The foetal beginnings of this Blog began ten years ago in an Internet café in Bangkok. On the 29th January 2000, I flew out of Melbourne as a fresh faced 24 year old, for my first experience overseas. Throughout the next ten months, I travelled through 39 countries and over 45,460km, only to return home full of memories and very short of cash. A wanderlust had sprung roots, an understanding that the world is an extraordinary, mystical, beautiful place, bursting with adventure and opportunity.

On that sweaty Bangkok morning in that internet café at 5am, I sent my first email back to friends. It was a simple thing, a quick hello, and a couple of observations I made about things I thought were funny and quirky. I got a few encouraging replies, and so the next email was a little more elaborate. That received feedback, and so the next grew from here. Each day of that year I met new people, and if we struck a bond, I’d add them to my email list. As I later learnt, my emails were being forwarded to friends of friends who were amused by my escape from Russian border patrol, my running with bulls, my evasion from Hungarian police, and my medical expertise required and given to numerous travellers on numerous flights.

By the time I returned home, the emails were essays, and they were being read – or at least junk mailed – from Copenhagen to Cairo.

* * * * *

Two years later, I took a second trip around Africa and South America, but this time I took a laptop. Initial plans to write a travel book of my adventures took a on an expanded role when, on an overland trip through Malawi, I was suddenly hit with the plot for a novel. In an instant, I had the entire structure, from beginning to end, downloaded through the USB port that sits just behind my right ear.

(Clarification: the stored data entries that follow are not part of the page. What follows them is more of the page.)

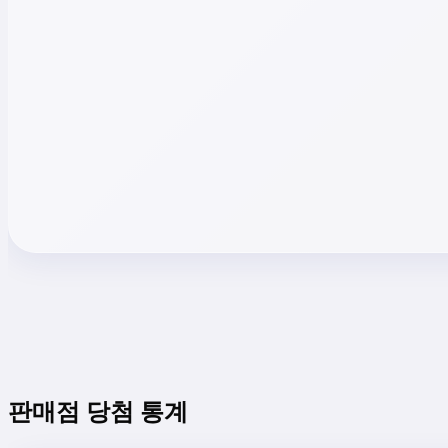
판매점 당첨 통계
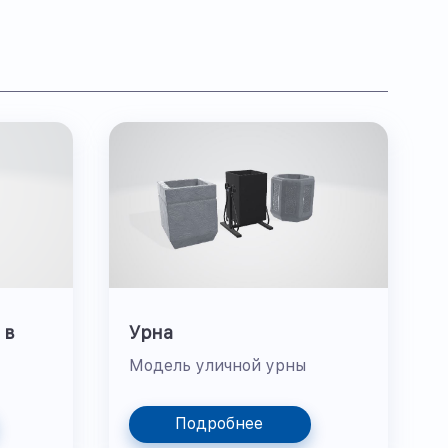
 в
Урна
Модель уличной урны
Подробнее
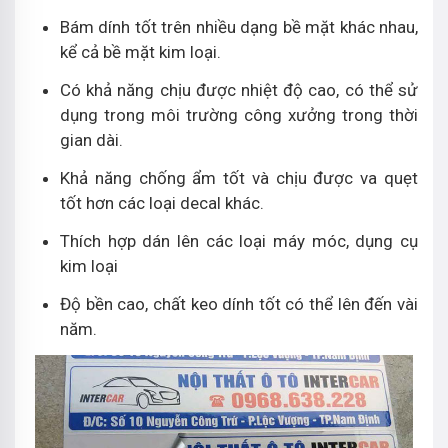
Bám dính tốt trên nhiều dạng bề mặt khác nhau,
kể cả bề mặt kim loại.
Có khả năng chịu được nhiệt độ cao, có thể sử
dụng trong môi trường công xưởng trong thời
gian dài.
Khả năng chống ẩm tốt và chịu được va quẹt
tốt hơn các loại decal khác.
Thích hợp dán lên các loại máy móc, dụng cụ
kim loại
Độ bền cao, chất keo dính tốt có thể lên đến vài
năm.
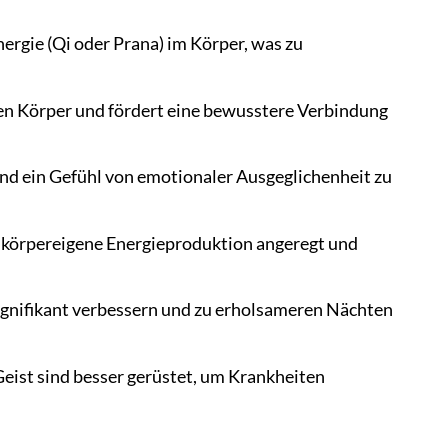
ergie (Qi oder Prana) im Körper, was zu
nen Körper und fördert eine bewusstere Verbindung
und ein Gefühl von emotionaler Ausgeglichenheit zu
 körpereigene Energieproduktion angeregt und
ignifikant verbessern und zu erholsameren Nächten
eist sind besser gerüstet, um Krankheiten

Over the next seven months, I finished my novel, “A Life in 40 Days”. As with many first novels, it has since been to writer’s school, reworked by several editors, and currently sits on a shelf, unpublished. It served as my writing apprenticeship – which began with English and Literature class at school – and became a fully fledged love affair through the process. In writing travel emails I learnt an ear for observation; through the novel I learnt my voice.

And then I got boring and serious again. I got a real job. I re-entered post-graduate Medical Training, working towards becoming a Paediatrician* all the time feeling the gravitational pull to writing, the thing which filled me up and made me feel alive and whole. I wrote when I had time, and when I needed an outlet: each time I travelled, each time my medical assistance was requested on an aeroplane, right down to when I saw someone bargaining for bread in a shop. Through big events, as I proposed to my wife and then through the evisceration of losing our pregnancy, right down to things as trivial as going to the bank. Even the time someone collapsed of a heroin overdose outside work.

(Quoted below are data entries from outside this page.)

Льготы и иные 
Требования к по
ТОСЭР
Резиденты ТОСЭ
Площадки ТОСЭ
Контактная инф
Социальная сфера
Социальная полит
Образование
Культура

Each time, I write. It is an outlet. It feels good and healing, friendly and loving, right and proper. Words are my friend, and if you’ve come here, then hopefully they are yours too.

Thanks for coming. And I hope you enjoy the ride.

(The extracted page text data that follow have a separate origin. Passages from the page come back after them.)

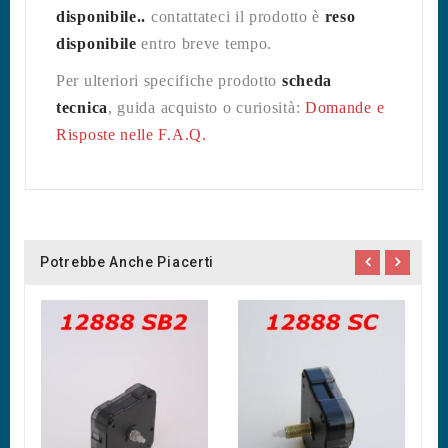
disponibile..
contattateci il prodotto è
reso
disponibile
entro breve tempo.
Per ulteriori specifiche prodotto
scheda
tecnica
, guida acquisto o curiosità:
Domande e
Risposte nelle F.A.Q.
Potrebbe Anche Piacerti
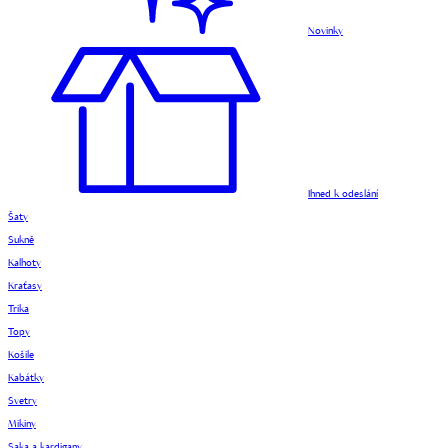
Novinky
Ihned k odeslání
Šaty
Sukně
Kalhoty
Kraťasy
Trika
Topy
Košile
Kabátky
Svetry
Mikiny
Saka a kardigany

*Disclaimer - Play at your own risk. All names have been changed to protect both the innocent and the guilty. All names, except those of my wife and family, as I only have one of them, and they already know who they are. They, of course, remain neither innocent, nor guilty.

For a more medical view of the world, check out my other blog: itllonlyhurtforaminute.com. But that one isn’t serious either. Well, not yet, anyway.

**Paediatrician - a child in an adult’s body, who has the privilege of hanging out with kids all day, and getting paid for it.